Including Photometric Redshifts
Overview
The base ParSNIP model described in Boone 2021 assumes that the redshift of each transient is known. In Boone et al. 2022 (in prep.), ParSNIP was extended to handle datasets that only have photometric redshifts available. ParSNIP uses the photometric redshift as a prior and predicts the redshift of each transients. Currently ParSNIP only supports Gaussian photometric redshifts like the ones in the PLAsTiCC dataset, but it is straightforward to include more complex photometric redshift priors.
The plasticc_photoz
built-in model was trained on the PLAsTiCC dataset and uses
photometric redshifts instead of true redshifts. It can be loaded with the following
command:
>>> model = parsnip.load_model('plasticc_photoz')

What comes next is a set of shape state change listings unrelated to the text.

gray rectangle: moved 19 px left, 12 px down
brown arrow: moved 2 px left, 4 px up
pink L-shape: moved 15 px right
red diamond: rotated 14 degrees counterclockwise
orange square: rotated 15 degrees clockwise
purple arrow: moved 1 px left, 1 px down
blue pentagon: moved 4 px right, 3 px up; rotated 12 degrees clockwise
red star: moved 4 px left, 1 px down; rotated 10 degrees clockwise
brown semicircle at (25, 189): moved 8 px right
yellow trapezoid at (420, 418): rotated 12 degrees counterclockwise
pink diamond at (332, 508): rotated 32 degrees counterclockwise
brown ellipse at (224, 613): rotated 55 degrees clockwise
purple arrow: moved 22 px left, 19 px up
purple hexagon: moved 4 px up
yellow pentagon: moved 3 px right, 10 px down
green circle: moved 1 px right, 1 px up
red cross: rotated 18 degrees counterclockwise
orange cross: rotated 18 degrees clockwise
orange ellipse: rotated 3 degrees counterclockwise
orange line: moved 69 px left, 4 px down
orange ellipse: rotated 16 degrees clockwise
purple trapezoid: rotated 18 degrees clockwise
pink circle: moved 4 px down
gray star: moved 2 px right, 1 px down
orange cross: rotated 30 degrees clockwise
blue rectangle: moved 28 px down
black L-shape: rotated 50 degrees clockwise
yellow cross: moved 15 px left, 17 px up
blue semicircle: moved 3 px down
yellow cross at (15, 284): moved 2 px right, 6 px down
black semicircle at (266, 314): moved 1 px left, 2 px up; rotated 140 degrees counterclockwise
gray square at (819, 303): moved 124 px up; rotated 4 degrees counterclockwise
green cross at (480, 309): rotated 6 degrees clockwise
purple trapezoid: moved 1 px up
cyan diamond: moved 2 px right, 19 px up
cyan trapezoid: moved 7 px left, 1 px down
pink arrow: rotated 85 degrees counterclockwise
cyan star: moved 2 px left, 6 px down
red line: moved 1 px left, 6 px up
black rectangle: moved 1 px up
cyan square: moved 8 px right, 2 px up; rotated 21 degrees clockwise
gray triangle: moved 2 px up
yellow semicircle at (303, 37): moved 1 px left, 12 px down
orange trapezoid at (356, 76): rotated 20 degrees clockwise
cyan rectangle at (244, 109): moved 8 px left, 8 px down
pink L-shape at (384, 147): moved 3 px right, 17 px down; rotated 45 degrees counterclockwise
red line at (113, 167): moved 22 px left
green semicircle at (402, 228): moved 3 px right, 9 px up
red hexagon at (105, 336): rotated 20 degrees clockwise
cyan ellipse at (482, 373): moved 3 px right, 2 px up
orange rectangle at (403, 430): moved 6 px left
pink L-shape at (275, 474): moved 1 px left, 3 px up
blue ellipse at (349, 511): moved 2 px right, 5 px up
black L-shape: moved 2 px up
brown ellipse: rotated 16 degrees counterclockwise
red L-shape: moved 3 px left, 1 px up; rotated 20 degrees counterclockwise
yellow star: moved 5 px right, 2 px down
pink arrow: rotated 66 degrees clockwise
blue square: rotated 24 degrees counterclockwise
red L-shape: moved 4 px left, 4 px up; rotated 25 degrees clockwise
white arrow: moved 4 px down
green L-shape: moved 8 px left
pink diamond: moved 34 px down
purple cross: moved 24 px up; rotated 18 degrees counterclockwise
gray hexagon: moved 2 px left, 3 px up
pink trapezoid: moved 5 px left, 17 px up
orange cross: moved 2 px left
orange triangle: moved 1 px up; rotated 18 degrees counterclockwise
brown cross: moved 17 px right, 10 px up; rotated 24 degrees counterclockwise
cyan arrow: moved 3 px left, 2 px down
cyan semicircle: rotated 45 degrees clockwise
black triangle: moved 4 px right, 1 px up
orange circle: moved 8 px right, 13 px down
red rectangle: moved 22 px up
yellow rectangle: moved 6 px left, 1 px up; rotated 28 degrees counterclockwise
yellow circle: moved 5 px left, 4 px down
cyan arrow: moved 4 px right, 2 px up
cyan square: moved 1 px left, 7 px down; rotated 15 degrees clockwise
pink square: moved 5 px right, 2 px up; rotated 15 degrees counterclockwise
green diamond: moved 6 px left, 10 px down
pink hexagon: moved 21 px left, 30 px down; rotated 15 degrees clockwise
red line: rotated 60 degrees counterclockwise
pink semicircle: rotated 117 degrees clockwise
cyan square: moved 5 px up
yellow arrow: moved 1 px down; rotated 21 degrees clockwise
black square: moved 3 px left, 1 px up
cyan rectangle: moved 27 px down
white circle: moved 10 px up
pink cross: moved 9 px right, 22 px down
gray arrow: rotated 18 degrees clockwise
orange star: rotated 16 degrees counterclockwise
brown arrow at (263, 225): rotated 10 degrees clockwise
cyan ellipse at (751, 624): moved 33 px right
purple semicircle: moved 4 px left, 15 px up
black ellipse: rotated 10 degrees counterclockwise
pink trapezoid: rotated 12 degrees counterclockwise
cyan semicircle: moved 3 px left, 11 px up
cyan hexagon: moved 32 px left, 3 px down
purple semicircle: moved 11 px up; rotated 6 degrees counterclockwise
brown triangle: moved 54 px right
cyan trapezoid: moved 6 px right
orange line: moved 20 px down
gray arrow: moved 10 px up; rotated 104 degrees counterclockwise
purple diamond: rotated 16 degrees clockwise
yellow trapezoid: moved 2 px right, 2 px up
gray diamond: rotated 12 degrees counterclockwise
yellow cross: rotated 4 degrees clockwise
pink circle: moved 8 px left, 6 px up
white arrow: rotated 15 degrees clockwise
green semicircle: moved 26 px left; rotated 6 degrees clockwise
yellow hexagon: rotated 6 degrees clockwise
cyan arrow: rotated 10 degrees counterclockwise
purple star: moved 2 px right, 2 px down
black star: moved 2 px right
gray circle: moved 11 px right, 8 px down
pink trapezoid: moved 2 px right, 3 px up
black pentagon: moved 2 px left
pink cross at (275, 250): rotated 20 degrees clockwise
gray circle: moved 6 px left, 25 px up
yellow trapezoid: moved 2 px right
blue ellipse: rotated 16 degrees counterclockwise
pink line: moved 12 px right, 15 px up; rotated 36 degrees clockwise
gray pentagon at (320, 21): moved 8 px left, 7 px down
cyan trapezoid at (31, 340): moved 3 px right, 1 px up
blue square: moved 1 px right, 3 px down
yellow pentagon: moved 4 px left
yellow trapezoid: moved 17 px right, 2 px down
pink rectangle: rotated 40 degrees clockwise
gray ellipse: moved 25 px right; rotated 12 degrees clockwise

This model assumes that each transient has metadata with a hostgal_photoz
key
containing the mean photometric redshift prediction and a hostgal_photoz_err
key
containing the photometric redshift uncertainty.
Training ParSNIP with photometric redshifts
The following steps can be used to train a model that uses photometric redshifts on the PLAsTiCC dataset and generate predictions for both the training and test datasets. You should first follow the steps in Reproducing Boone 2021 to download the PLAsTiCC dataset.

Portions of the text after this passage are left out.